I wanted to show all of you the filter command. It’s part of the dplyr package. It allows you to filter on a certain condition. Let’s say that I only wanted to look at the part of the sample that is downstate. The variable is called “area” and downstate is value label 3. You can find that in the codebook. Here’s the syntax.

downstate <- filter(simon, area == 3)
## [1] 1000   97
## [1] 300  97

Using the “dim” command gives you the dimensions of the data (rows and columns). You can see here that our downstate dataset has 300 rows, while our entire dataset (simon) has 1000 rows.

Filter on Two Conditions

Let’s say that you wanted to filter on TWO conditions at one time. Let’s say downstate union folks. Here’s how we do that.

downstate_union <- filter(simon, area == 3 & union == 1)
## [1] 1000   97
## [1] 300  97
## [1] 75 97

If you look in the top right you will see three datasets in your environment: simon, downstate, and downstate_union. As you can see from our “dim” command that there are only 75 people who meet the two conditions that we set.

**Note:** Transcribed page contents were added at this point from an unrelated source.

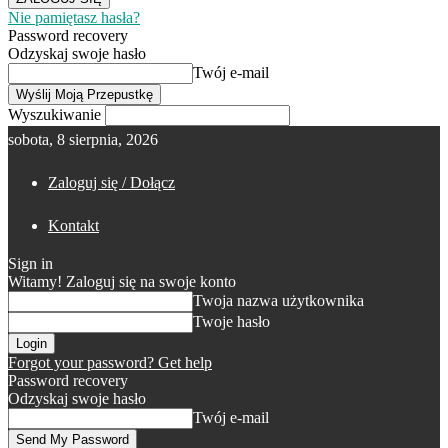
Nie pamiętasz hasła?
Password recovery
Odzyskaj swoje hasło
Twój e-mail
Wyszukiwanie
sobota, 8 sierpnia, 2026
Zaloguj się / Dołącz
Kontakt
Sign in
Witamy! Zaloguj się na swoje konto
Twoja nazwa użytkownika
Twoje hasło
Forgot your password? Get help
Password recovery
Odzyskaj swoje hasło
Twój e-mail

Let’s say you wanted to do a barchart to illustrate the political ideology of the entire sample and then the political ideology of just people who live downstate. How would you do that?

ggplot(simon, aes(party_aff)) +geom_bar()


ggplot(downstate, aes(party_aff)) +geom_bar()


The only thing we changed here is simple: the first part of the ggplot command. I plotted the same variable in both party_aff. However, the first plot is using the entire dataset (simon) and the second plot is using the subset that we created earlier (downstate)

Note here that the graphs have a different scale on the y-value because there are 1000 people in the entire sample and just 300 in the downstate one.

Filtering and Plotting on the Same Line

Here’s some advanced stuff. Let’s filter AND plot all in one line of code. Let’s look at party affiliation in each of the three areas that the Simon poll assessed.

ggplot(simon  %>% filter(area ==1), aes(party_aff)) + geom_bar() + ggtitle("City of Chicago")


ggplot(simon  %>% filter(area ==2), aes(party_aff)) + geom_bar() + ggtitle("Suburbs")


ggplot(simon  %>% filter(area ==3), aes(party_aff)) + geom_bar() + ggtitle("Downstate")


Here’s what I did: I plotted party affiliation for each of the three regions. This symbol I used “%>%” is called a pipe. It’s party of the dplyr package and allows you to put several commands together in a single line of code. If you want to use it quickly in R Studio there’s a keyboard shortcut. It’s Control+Shift+M.

What do the bar charts tell you? Lots of Democrats in Chicago and the suburbs. More Republicans downstate.